**Task brief:** Copying exactly, give the lines in the material below from the one with "Funktion der Website erforderlich." to the one with "YouTube-Videos eingebunden. Hierbei wird eine", ends included, and nothing besides.

::::::::

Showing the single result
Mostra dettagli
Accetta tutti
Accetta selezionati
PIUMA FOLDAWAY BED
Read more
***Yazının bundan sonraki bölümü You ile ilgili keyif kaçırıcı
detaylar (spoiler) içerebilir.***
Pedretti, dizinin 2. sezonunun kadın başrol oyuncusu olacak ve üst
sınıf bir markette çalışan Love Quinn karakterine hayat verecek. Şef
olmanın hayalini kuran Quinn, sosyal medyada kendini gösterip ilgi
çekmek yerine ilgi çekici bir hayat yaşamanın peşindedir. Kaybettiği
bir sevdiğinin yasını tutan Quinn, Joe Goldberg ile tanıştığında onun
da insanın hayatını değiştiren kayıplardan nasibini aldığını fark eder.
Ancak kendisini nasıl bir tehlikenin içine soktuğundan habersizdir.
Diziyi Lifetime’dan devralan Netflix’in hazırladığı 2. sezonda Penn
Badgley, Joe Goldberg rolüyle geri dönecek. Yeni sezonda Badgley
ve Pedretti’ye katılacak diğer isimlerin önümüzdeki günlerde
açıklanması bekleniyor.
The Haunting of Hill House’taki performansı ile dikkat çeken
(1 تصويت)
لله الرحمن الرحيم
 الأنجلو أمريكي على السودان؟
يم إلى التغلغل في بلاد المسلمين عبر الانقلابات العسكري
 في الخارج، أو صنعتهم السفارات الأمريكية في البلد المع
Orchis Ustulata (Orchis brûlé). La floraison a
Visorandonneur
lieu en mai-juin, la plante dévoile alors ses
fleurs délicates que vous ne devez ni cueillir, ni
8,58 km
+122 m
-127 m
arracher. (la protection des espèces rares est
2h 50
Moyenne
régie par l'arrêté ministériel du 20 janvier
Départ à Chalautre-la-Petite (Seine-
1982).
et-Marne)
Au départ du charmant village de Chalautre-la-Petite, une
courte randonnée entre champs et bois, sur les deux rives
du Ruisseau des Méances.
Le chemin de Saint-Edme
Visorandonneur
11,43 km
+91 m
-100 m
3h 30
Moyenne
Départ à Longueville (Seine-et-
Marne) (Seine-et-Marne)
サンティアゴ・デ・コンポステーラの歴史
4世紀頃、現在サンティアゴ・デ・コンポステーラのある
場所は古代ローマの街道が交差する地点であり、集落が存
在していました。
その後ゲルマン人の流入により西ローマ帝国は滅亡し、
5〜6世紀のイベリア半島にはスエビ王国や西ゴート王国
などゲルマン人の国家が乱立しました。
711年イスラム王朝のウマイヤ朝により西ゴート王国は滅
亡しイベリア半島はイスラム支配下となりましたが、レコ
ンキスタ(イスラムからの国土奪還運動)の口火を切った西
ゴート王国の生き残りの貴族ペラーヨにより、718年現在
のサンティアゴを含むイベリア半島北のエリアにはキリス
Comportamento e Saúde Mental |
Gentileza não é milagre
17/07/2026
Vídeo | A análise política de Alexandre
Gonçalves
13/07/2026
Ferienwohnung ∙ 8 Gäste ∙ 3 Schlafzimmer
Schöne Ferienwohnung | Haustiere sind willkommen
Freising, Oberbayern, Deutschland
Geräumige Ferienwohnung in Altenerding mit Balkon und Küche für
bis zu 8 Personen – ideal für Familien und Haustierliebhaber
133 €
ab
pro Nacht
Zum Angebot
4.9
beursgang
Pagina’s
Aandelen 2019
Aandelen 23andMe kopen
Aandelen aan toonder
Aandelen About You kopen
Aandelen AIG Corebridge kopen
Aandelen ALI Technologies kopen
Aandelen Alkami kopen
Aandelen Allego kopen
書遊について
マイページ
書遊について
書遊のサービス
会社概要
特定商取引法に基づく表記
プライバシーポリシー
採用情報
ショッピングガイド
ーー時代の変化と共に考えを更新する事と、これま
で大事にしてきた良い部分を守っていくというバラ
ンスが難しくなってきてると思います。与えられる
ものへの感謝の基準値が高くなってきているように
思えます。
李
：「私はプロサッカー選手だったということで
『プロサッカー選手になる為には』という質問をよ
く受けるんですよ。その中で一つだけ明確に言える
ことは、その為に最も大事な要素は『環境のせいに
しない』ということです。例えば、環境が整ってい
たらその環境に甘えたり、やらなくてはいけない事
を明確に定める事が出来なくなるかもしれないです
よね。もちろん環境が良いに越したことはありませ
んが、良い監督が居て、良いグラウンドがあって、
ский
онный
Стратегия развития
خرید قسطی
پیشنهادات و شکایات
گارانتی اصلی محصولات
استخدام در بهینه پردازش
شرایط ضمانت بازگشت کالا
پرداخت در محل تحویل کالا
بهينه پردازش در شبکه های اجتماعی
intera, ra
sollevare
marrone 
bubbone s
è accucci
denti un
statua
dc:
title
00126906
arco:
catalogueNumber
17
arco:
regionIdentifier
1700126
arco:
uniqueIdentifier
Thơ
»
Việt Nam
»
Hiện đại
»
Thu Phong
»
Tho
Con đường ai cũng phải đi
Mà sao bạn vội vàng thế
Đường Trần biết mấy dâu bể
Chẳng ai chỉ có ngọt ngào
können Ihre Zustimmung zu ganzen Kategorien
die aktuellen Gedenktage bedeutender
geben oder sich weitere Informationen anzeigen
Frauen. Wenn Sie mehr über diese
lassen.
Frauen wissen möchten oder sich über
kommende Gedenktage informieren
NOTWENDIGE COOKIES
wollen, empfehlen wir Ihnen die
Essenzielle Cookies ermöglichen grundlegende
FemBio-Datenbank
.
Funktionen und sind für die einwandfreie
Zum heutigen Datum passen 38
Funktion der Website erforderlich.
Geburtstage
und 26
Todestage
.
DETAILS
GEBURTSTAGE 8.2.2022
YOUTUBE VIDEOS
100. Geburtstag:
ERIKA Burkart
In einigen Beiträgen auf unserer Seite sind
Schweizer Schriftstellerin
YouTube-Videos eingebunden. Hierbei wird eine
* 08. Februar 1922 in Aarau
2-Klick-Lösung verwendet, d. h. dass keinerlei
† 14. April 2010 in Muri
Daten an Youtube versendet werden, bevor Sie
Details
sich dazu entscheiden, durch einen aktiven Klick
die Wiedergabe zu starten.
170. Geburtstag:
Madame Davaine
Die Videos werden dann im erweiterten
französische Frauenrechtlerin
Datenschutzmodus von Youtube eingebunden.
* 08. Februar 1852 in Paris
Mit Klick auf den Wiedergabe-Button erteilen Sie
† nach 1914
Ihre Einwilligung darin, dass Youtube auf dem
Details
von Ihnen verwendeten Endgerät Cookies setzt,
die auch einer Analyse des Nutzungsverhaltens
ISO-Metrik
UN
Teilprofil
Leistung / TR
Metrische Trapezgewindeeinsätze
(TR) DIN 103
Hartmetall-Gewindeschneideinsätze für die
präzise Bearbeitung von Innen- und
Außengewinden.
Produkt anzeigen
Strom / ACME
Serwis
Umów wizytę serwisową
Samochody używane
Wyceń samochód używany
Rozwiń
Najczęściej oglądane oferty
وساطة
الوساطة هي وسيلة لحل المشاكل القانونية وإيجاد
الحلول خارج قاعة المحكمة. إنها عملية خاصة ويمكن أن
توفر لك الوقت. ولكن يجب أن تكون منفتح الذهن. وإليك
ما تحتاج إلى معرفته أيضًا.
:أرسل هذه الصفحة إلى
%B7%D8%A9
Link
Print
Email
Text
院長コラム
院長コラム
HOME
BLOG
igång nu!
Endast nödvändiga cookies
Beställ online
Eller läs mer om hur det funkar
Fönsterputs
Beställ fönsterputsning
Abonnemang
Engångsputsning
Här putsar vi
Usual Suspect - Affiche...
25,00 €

::::::::

**Solution:**
Funktion der Website erforderlich.
Geburtstage
und 26
Todestage
.
DETAILS
GEBURTSTAGE 8.2.2022
YOUTUBE VIDEOS
100. Geburtstag:
ERIKA Burkart
In einigen Beiträgen auf unserer Seite sind
Schweizer Schriftstellerin
YouTube-Videos eingebunden. Hierbei wird eine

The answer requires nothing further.